Wednesday, September 22, 2010

Moving the Rob Roy Hotel

Since 1886, the Rob Roy Hotel (more recently known as the Birdcage) has stood in the Auckland suburb of Freemans Bay. While much of the Victorian fabric of the city has been demolished, the Rob Roy has survived. When it was found to be in the path of a planned motorway tunnel, the decision was made to move the building forty metres up the hill out of the way—and then move it back when construction has finished.

This has been quite an undertaking. Old brick buildings don't particularly like being moved. Steel rods were inserted through the bricks, reinforced concrete applied to the rear wall, and carbon fibre strips inserted in the chimney to provide seismic strengthening. A heavily reinforced concrete track with a Teflon surface was built. Then, very slowly and carefully, and watched by thousands of people, the move of this 740-tonne building by two 30-tonne hydraulic rams began.

Before the move (click for larger pictures):



After the first day:



A time-lapse video of the move:
www.youtube.com/watch?v=W10FGmgrTq8

The hotel will stay in its new position for about six months, while the tunnel is finished. In the meantime, those concrete tracks have been broken up—quite an undertaking, as they were full of reinforcing rods.

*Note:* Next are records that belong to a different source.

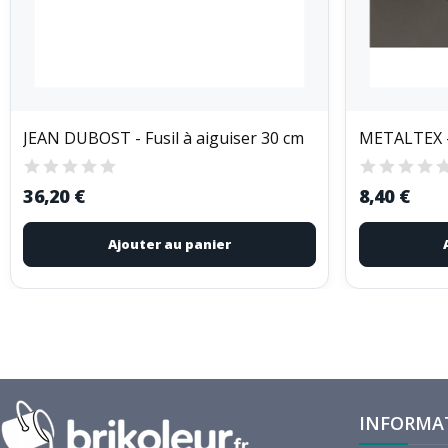
JEAN DUBOST - Fusil à aiguiser 30 cm
METALTEX -
36,20 €
8,40 €
Ajouter au panier
INFORMA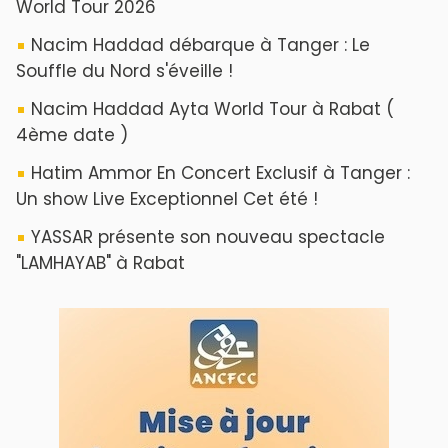
World Tour 2026
Nacim Haddad débarque à Tanger : Le
Souffle du Nord s'éveille !
Nacim Haddad Ayta World Tour à Rabat (
4ème date )
Hatim Ammor En Concert Exclusif à Tanger :
Un show Live Exceptionnel Cet été !
YASSAR présente son nouveau spectacle
"LAMHAYAB" à Rabat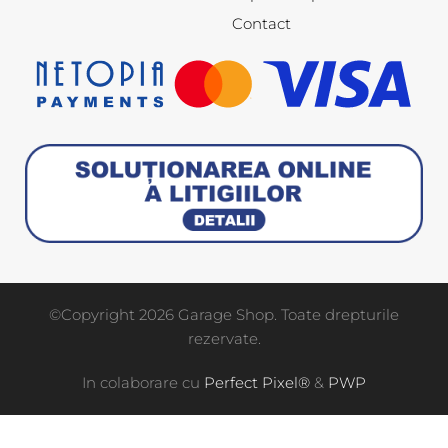
Contact
©Copyright 2026 Garage Shop. Toate drepturile
rezervate.
In colaborare cu
Perfect Pixel®
&
PWP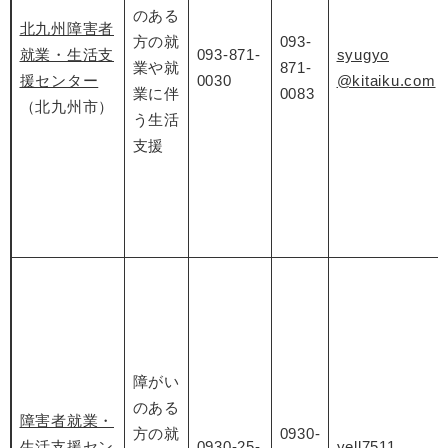
のある
北九州障害者
方の就
093-
就業・生活支
093-871-
syugyo
業や就
871-
援センター
0030
@kitaiku.com
業に伴
0083
（北九州市）
う生活
支援
障がい
のある
障害者就業・
方の就
0930-
生活支援セン
0930-25-
yell7511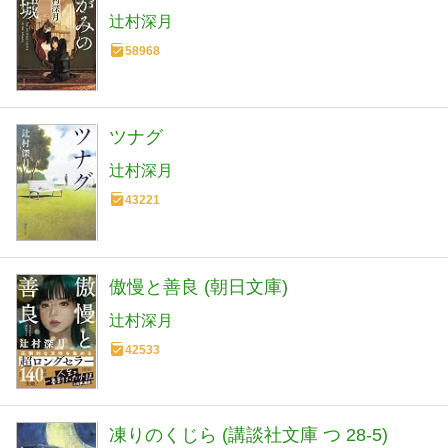
辻村深月
58968
ツナグ
辻村深月
43221
傲慢と善良 (朝日文庫)
辻村深月
42533
凍りのくじら (講談社文庫 つ 28-5)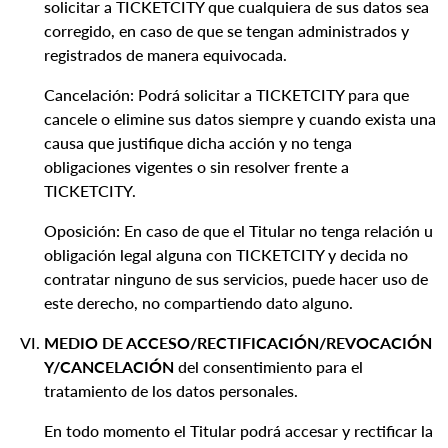
solicitar a TICKETCITY que cualquiera de sus datos sea
corregido, en caso de que se tengan administrados y
registrados de manera equivocada.
Cancelación: Podrá solicitar a TICKETCITY para que
cancele o elimine sus datos siempre y cuando exista una
causa que justifique dicha acción y no tenga
obligaciones vigentes o sin resolver frente a
TICKETCITY.
Oposición: En caso de que el Titular no tenga relación u
obligación legal alguna con TICKETCITY y decida no
contratar ninguno de sus servicios, puede hacer uso de
este derecho, no compartiendo dato alguno.
MEDIO DE ACCESO/RECTIFICACIÓN/REVOCACIÓN
Y/CANCELACIÓN
del consentimiento para el
tratamiento de los datos personales.
En todo momento el Titular podrá accesar y rectificar la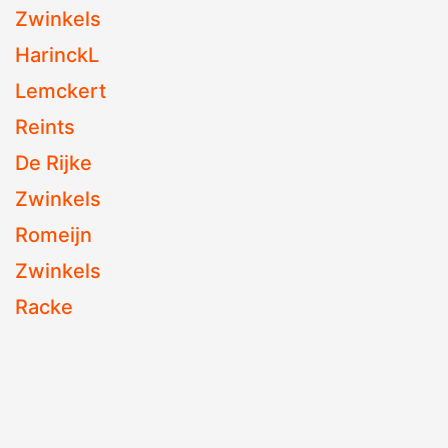
Zwinkels
HarinckL
Lemckert
Reints
De Rijke
Zwinkels
Romeijn
Zwinkels
Racke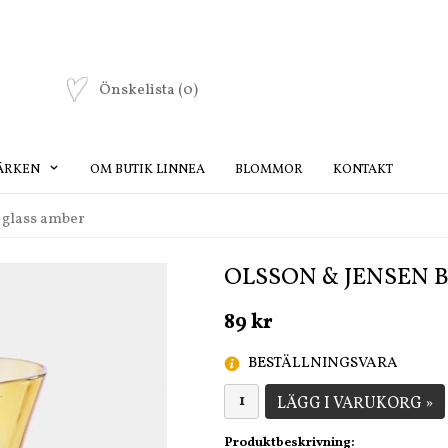
Önskelista
(0)
ÄRKEN
OM BUTIK LINNEA
BLOMMOR
KONTAKT
 glass amber
OLSSON & JENSEN 
89 kr
BESTÄLLNINGSVARA
LÄGG I VARUKORG »
Produktbeskrivning: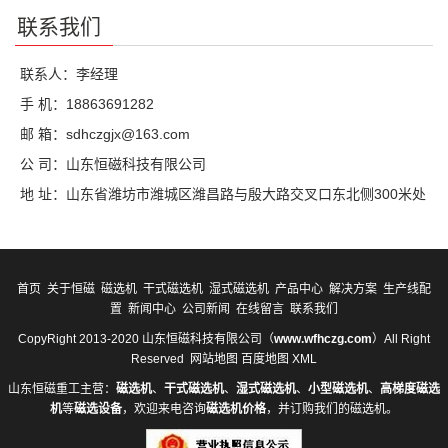
联系我们
联系人：李经理
手 机：18863691282
邮 箱：sdhczgjx@163.com
公 司：山东恒磁科技有限公司
地 址：山东省潍坊市潍城区潍昌路与殷大路交叉口东北侧300米处
首页
关于恒磁
磁选机
干式磁选机
湿式磁选机
产品中心
解决方案
生产线配
置
新闻中心
公司新闻
在线留言
联系我们
CopyRight 2013-2020 山东恒磁科技有限公司（
www.wfhczg.com
）All Right
Reserved
网站地图
百度地图
XML
山东恒磁重工主营：
磁选机
、
干式磁选机
、
湿式磁选机
、
小型磁选机
、
高梯度磁选
机
等
磁选设备
，欢迎来电咨询
磁选机价格
，并订购我们的磁选机。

Freemans Bay was a busy industrial area when the Rob Roy was built, with ship builders, sawmills, glassworks—and a brass foundry. Those of you who have read A Second Chance might remember a character who owned a small brass foundry; this is the area where I've placed his foundry, and the Rob Roy would have been his "local". While he's a fairly abstemious man, I'm sure that on at least one occasion he sat in the bar of the Rob Roy and raised a glass in honour of a certain young lady.